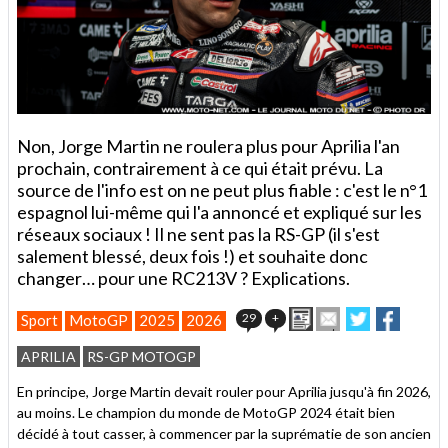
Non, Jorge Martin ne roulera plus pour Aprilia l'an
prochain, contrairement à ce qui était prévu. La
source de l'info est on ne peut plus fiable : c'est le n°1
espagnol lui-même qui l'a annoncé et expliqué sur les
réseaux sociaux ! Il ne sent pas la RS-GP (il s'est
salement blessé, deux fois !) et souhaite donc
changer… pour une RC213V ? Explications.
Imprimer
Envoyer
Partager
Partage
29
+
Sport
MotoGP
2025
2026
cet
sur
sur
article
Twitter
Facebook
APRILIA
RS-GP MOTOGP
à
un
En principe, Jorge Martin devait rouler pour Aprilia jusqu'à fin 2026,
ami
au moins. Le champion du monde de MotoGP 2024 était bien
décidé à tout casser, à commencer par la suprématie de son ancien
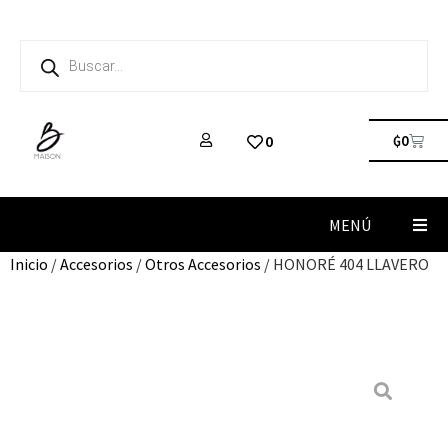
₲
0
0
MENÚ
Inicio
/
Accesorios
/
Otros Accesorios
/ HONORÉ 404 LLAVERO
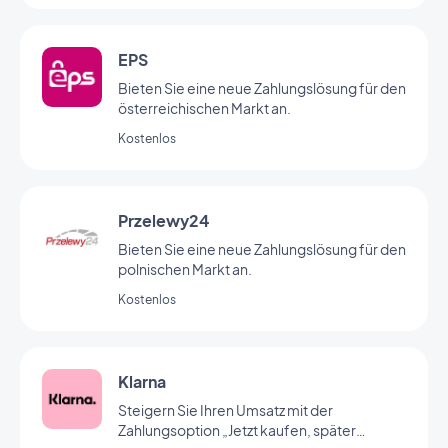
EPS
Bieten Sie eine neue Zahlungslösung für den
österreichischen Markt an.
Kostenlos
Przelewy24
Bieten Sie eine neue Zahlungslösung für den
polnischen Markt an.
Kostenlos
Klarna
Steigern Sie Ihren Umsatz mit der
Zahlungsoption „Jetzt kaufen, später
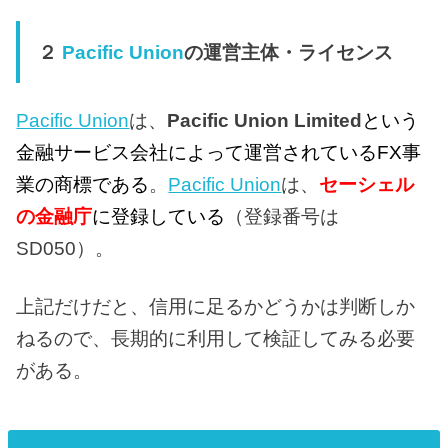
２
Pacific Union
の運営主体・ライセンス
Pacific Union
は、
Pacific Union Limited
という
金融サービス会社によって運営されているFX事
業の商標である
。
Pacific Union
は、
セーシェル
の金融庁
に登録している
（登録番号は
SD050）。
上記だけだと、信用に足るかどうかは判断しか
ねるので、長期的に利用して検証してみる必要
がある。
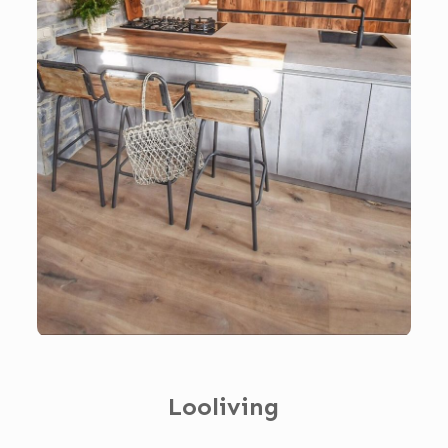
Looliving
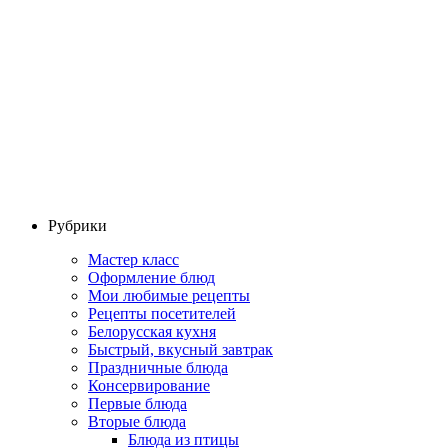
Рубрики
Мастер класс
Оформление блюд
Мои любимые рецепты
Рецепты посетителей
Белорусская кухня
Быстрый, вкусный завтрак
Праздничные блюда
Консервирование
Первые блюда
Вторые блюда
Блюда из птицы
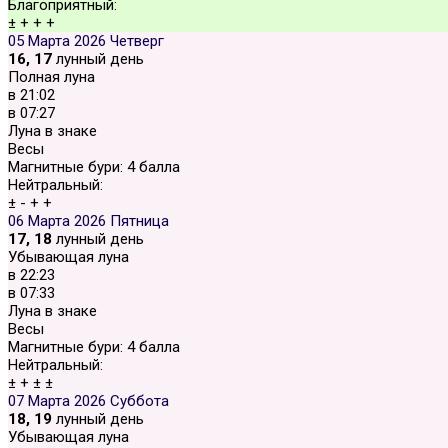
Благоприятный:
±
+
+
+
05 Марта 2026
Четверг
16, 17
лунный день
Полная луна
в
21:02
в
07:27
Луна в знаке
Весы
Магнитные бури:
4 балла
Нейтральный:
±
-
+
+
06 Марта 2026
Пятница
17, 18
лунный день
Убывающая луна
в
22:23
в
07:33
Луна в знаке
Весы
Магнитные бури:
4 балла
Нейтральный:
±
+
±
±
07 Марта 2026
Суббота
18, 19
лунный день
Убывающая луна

EXERCISE
Find the word "était" in the data and copy out each line where it turns up.

WRITTEN ANSWER
prochain, contrairement à ce qui était prévu. La
au moins. Le champion du monde de MotoGP 2024 était bien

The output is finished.